• Exercise details
For the records below, output word for word the lines from the one with "Ausbildungsvorbereitung dual und" up to and including the one with "Ollaexpres 01". No pictures.
[[ Data, beginning ]]
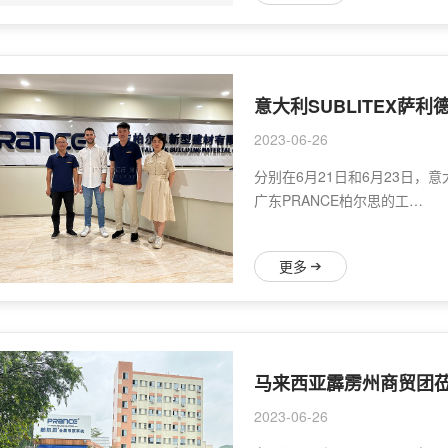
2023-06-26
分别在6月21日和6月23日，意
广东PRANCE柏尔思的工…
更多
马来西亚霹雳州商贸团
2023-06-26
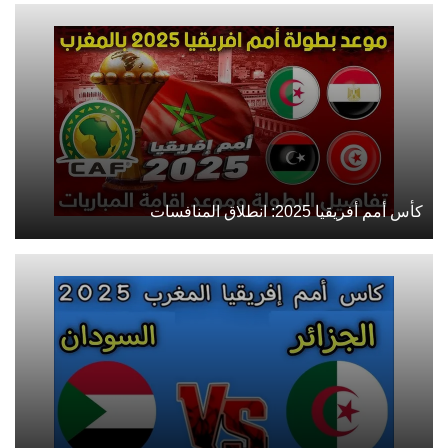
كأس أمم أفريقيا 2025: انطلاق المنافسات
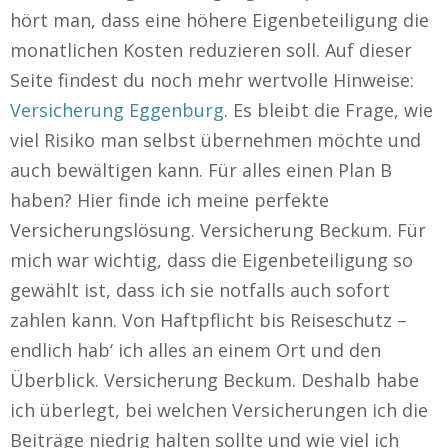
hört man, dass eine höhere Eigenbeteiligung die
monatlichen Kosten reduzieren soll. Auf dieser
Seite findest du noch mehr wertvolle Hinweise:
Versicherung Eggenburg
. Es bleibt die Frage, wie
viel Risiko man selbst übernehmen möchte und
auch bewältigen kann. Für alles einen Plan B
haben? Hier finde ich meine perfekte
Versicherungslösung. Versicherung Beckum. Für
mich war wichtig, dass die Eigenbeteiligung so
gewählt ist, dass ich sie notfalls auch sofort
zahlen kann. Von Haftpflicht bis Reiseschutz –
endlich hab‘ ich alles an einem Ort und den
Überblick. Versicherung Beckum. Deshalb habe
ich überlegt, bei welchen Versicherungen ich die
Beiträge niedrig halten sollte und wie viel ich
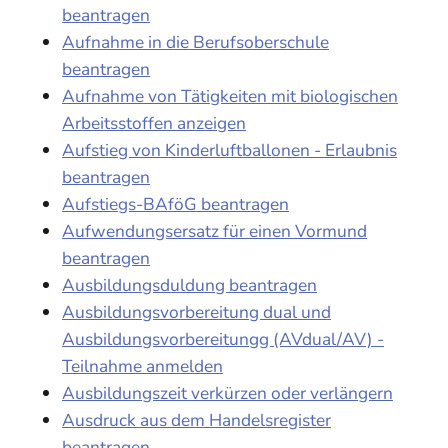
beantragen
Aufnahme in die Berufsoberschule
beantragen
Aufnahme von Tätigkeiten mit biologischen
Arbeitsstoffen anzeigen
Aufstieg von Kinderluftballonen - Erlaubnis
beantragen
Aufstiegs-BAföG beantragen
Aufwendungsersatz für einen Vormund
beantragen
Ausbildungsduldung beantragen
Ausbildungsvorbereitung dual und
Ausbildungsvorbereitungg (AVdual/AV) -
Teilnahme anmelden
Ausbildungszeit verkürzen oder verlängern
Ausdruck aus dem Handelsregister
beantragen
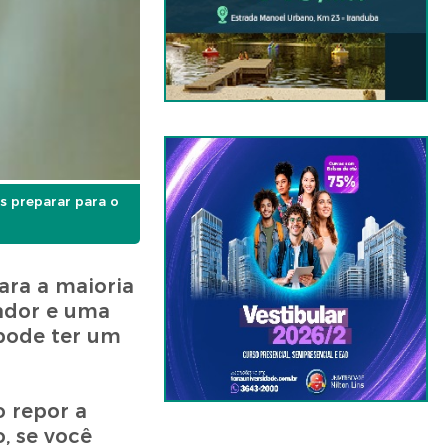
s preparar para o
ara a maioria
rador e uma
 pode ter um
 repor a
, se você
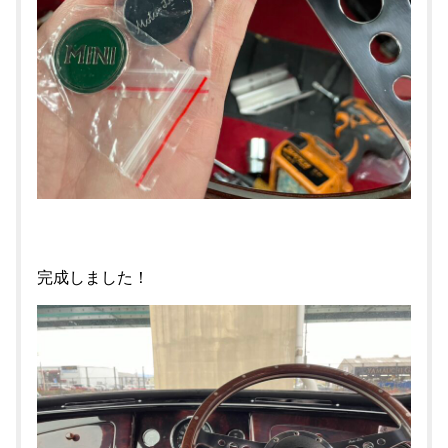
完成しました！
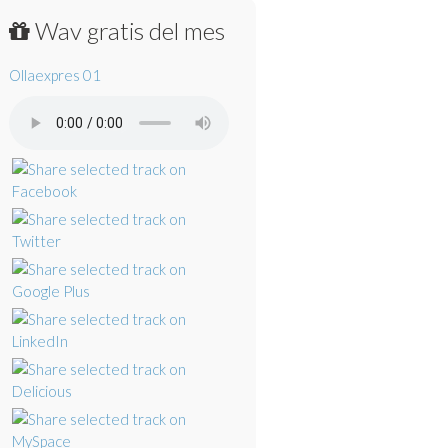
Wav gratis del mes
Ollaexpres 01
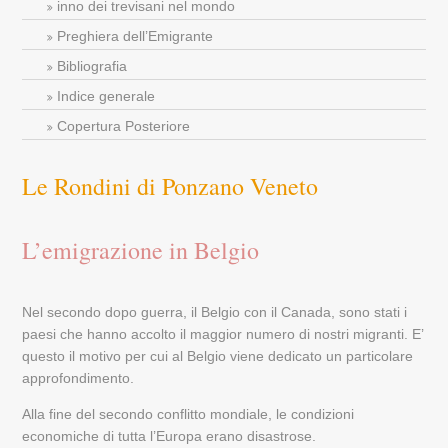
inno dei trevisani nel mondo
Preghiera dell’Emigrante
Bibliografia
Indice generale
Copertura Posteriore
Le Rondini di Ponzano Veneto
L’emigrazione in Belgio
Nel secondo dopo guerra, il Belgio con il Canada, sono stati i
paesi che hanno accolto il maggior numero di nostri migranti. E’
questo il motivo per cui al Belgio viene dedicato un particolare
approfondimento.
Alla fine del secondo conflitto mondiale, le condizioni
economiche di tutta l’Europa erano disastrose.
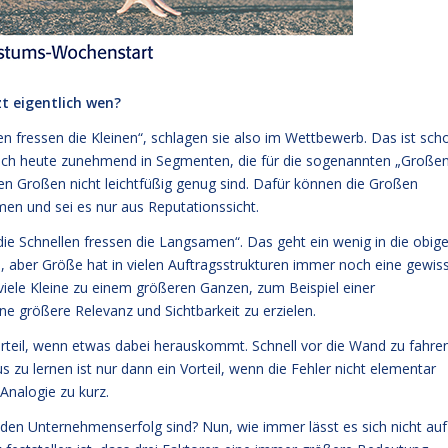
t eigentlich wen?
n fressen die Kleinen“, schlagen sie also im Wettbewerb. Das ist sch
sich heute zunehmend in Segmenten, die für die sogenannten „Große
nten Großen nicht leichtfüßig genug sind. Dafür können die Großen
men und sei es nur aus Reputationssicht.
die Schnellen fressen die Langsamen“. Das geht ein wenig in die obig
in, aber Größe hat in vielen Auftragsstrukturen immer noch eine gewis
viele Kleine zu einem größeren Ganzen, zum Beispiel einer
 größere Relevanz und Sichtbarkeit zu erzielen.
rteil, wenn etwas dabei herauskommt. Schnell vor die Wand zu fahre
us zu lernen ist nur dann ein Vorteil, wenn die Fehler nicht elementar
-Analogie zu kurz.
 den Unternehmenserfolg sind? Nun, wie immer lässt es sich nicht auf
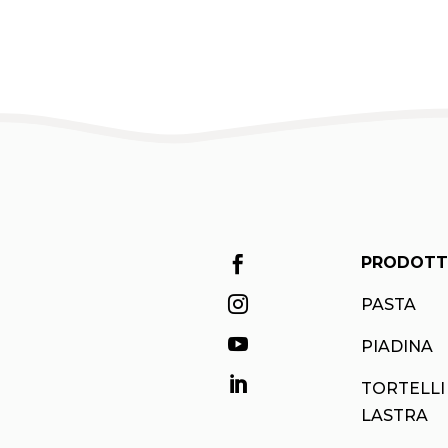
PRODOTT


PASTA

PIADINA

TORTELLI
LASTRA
[[ Data, end ]]
[[ Data, beginning ]]
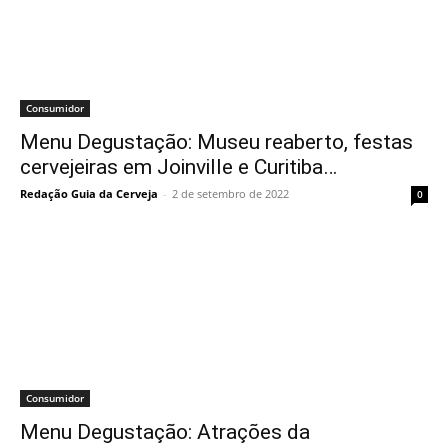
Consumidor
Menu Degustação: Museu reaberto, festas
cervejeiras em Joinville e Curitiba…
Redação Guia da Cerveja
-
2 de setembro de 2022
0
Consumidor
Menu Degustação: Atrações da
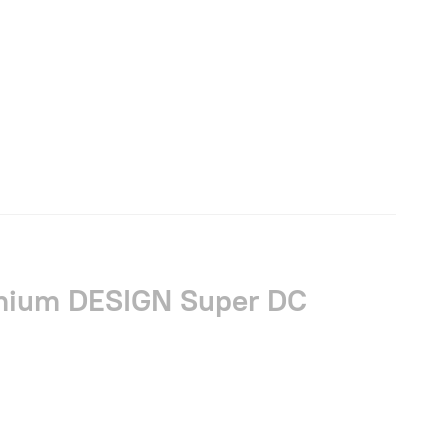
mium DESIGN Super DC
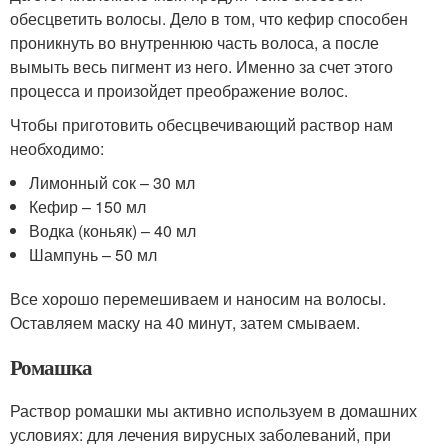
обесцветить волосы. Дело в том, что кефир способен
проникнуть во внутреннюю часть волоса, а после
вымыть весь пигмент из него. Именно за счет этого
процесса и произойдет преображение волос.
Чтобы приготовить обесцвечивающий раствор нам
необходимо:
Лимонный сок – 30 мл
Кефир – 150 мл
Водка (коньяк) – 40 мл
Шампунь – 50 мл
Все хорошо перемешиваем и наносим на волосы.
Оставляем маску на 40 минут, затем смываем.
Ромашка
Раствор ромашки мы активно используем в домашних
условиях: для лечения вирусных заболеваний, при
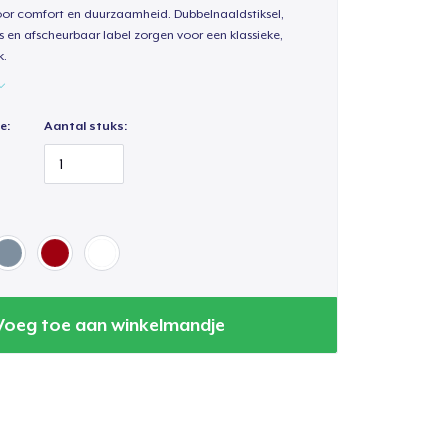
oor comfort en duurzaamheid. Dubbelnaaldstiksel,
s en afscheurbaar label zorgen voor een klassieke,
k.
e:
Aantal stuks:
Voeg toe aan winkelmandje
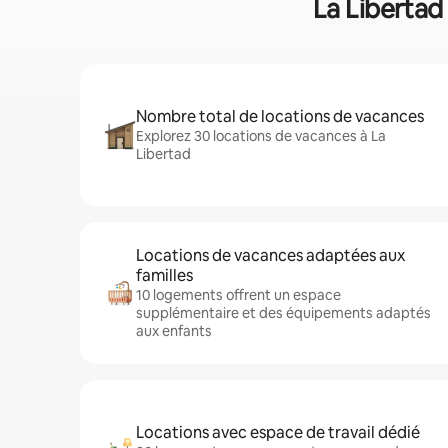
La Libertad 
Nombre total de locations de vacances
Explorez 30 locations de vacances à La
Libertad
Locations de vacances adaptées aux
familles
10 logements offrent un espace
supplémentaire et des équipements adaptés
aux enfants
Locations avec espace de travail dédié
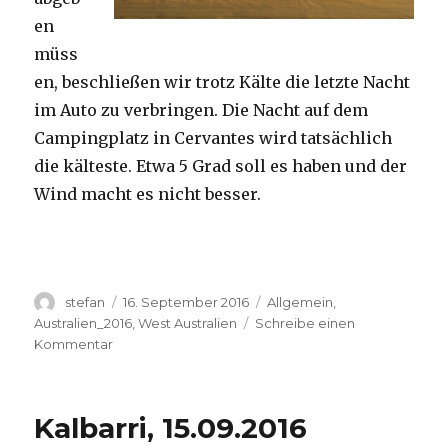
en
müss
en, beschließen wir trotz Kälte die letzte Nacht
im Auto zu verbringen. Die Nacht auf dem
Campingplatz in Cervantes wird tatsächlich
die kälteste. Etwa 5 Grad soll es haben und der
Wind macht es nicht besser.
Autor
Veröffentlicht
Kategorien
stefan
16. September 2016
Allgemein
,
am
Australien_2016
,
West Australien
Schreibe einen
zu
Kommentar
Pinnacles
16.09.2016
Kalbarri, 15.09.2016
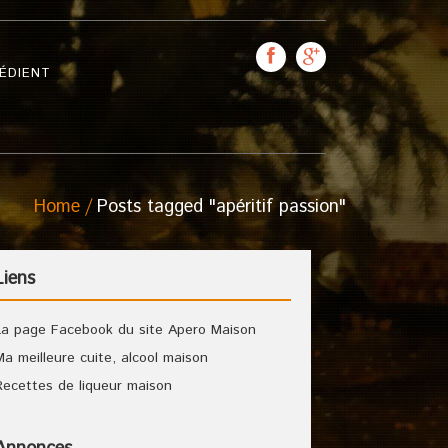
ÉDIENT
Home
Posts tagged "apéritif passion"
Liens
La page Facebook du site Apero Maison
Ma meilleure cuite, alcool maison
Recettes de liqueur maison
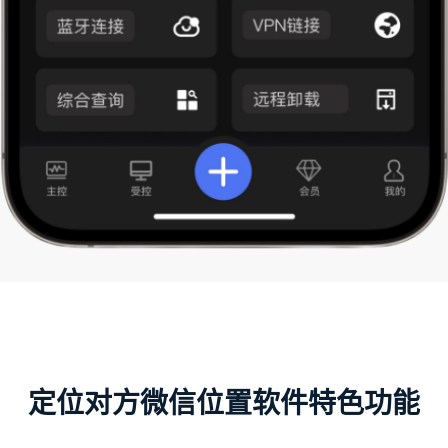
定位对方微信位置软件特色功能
[[ Data, end ]]
• Exercise solution
Ausbildungsvorbereitung dual und
Ausbildungsvorbereitungg (AVdual/AV) -
Teilnahme anmelden
Ausbildungszeit verkürzen oder verlängern
Ausdruck aus dem Handelsregister
beantragen
s preparar para o
ara a maioria
rador e uma
 pode ter um
 repor a
, se você
完成しました！
Wav gratis del mes
Ollaexpres 01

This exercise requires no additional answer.